Aquel pedaleo para ir a la escuela junto a su hermano Dayer y su hermana Esperanza. 21 kilómetros para allá y 21 kilómetros de vuelta. Hablar de un ciclista colombiano y escarbar en sus orígenes es encontrar instintos de supervivencia. Por eso, quizás, Nairo Quintana comenzó a correr en el «Boyacá es para vivirla», allá por el 2009. También militó en el «Colombia es pasión». Vida y pasión, elementos que no faltan en el universo ciclista colombiano, quizás mundial, pero más acentuado allí donde nacieron los escarabajos. A la sombra de Lucho Herrera, que apareció en el Tour como un mapinguari mitológico, un ser extraño que alteró la vida de una prueba tan clásica. Siguiendo su rastro llegaron más. Y llegó Nairo y en el cielo surgió un relámpago.

Nairo

Nairo

Amenazaba tormenta este muchacho de carnes apretadas, rostro amplio, que buscaba el Tour y no encontraba la Vuelta. Y resulta que fue un repecho, el que le abrió el cielo. 51 puertos de montaña y resulta que fue un repecho de apenas unos metros, donde Nairo Quintana ganó la Vuelta. Contador fue atrevido, porque él fue listo y porque Froome aún digería el desayuno.

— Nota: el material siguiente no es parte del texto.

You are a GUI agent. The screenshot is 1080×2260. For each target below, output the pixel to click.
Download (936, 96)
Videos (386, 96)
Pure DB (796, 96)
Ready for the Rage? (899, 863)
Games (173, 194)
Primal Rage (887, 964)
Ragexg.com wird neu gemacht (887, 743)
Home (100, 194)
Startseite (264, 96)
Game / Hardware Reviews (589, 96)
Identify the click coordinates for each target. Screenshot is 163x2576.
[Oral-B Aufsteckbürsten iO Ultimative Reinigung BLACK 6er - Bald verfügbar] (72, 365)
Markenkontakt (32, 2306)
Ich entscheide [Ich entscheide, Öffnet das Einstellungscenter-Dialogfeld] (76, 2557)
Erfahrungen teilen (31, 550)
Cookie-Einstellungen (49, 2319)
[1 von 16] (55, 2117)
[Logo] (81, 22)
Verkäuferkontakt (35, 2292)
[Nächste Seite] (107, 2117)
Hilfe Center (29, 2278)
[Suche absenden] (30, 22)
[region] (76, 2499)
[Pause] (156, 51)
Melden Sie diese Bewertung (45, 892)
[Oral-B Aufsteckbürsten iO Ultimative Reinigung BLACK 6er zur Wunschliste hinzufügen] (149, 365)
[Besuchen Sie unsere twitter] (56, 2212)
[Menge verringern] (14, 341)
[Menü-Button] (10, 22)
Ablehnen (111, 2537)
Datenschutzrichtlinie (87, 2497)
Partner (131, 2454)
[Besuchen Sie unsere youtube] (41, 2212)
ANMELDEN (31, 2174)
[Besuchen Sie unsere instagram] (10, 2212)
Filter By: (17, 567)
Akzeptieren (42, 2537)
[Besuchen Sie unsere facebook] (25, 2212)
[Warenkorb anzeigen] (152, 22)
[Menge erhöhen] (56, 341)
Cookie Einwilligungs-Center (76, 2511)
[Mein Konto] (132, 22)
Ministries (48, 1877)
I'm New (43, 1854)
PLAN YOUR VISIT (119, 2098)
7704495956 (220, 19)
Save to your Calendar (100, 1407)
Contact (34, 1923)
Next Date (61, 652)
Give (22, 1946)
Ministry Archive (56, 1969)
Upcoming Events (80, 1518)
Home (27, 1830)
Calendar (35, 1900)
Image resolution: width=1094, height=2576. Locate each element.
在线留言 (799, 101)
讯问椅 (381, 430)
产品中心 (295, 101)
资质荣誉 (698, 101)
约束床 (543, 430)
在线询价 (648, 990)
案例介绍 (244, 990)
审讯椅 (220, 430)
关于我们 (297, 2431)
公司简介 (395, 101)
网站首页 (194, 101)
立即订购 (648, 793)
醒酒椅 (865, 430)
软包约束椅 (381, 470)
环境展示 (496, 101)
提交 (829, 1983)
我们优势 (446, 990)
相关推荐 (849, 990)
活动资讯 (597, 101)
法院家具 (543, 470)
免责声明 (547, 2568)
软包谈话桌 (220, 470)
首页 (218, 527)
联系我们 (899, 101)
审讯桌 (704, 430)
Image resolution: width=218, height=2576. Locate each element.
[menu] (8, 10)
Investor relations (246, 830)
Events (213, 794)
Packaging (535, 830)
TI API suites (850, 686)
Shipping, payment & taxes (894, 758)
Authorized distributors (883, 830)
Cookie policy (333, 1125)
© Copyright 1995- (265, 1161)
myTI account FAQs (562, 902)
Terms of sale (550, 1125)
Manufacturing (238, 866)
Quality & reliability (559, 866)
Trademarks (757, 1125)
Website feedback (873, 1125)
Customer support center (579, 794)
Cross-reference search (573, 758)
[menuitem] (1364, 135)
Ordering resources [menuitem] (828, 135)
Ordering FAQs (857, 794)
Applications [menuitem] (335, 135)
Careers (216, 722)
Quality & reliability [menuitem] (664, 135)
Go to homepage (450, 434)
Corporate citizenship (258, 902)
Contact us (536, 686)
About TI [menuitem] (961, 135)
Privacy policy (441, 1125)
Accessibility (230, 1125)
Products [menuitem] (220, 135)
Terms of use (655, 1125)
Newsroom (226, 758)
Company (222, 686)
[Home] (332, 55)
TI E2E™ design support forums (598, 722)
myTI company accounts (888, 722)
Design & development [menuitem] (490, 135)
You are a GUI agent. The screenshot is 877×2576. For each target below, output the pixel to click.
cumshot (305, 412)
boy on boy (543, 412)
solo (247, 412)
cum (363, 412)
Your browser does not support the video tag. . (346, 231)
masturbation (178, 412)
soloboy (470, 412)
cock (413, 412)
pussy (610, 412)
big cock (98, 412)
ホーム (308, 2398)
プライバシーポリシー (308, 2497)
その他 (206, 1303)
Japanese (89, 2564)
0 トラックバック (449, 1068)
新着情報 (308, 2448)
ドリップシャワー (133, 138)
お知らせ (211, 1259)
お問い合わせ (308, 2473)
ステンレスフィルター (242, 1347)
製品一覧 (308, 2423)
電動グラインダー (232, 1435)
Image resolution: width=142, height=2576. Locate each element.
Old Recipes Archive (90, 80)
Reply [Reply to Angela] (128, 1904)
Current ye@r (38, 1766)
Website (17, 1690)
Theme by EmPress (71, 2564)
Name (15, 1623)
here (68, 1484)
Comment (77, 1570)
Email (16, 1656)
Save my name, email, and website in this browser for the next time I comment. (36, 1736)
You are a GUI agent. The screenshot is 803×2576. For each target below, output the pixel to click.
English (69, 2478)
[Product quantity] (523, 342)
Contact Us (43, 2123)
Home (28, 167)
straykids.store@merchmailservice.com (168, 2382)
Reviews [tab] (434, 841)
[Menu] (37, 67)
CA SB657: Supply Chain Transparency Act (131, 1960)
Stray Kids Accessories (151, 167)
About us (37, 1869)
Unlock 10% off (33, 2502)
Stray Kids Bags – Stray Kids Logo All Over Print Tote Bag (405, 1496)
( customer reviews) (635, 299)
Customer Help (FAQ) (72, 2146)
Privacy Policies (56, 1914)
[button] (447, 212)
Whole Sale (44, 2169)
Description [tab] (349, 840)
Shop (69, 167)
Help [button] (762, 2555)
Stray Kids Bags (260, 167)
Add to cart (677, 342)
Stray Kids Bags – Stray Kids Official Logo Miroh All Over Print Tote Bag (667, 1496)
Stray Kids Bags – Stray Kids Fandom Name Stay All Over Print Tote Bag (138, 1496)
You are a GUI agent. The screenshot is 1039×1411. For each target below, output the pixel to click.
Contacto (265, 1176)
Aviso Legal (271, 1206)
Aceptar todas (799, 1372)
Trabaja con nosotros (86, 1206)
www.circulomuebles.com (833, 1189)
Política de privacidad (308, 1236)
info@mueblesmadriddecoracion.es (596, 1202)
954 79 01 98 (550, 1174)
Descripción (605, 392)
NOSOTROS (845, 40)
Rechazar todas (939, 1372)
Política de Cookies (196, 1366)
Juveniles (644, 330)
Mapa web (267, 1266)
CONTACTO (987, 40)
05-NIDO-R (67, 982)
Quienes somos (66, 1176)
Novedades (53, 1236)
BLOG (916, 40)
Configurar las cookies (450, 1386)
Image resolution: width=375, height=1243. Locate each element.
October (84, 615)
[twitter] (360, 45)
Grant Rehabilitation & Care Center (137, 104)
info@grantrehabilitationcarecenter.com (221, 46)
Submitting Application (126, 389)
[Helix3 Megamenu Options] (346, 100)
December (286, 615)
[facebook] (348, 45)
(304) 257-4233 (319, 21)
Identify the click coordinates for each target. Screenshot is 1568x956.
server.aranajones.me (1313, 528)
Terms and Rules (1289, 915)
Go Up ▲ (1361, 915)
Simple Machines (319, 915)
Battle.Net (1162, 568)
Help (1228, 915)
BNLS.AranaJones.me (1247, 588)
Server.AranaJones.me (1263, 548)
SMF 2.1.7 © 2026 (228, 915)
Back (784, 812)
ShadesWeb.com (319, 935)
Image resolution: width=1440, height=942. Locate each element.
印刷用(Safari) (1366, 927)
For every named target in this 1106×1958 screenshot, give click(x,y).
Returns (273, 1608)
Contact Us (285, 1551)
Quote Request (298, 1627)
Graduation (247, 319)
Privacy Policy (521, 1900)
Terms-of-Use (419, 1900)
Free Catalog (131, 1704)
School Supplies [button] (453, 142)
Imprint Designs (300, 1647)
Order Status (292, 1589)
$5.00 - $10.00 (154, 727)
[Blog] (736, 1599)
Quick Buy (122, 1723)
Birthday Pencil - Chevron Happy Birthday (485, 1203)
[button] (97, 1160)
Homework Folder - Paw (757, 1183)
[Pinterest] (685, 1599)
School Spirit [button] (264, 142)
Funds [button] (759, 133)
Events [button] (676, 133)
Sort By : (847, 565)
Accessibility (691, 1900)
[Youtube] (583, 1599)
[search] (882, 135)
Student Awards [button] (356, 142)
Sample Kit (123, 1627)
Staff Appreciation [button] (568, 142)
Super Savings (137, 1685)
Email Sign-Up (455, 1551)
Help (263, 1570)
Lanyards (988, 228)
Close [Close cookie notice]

Nairo era algo más que el colombiano que sube a todas las partes, era el listo de la clase, el madrugador, el valiente que ataca fuera de su territorio. Nadie le esperaba en Sabiñánigo, pero el colombiano debió acordarse de que Boyacá es para vivirla y que Colombia es pasión. Decidió comprar un ticket para la aventura que acababa en Formigal.

Esperó al sábado resistiendo todos los ataques de Froome, cuando sintió el calor de su equipo y se adjudicó una Vuelta que necesitaba ganar. Nairo ya tiene dos grandes en su palmarés. Le falta el Tour. No está muy lejos, el muchacho vive con su familia en Mónaco, que está más cerca de París que Boyacá. Las alergias le borraron de las posibilidades en el Tour. Las alergias y el colombiano van juntas. Él corre, siente, ataca y se defiende. Quizás en el paseo de Madrid le dio tiempo a fijarse en una pancarta con la bandera colombiana, con el lema «por la paz». Ya solo le queda el Tour, tantas veces soñando con sentir lo que Lucho no pudo sentir.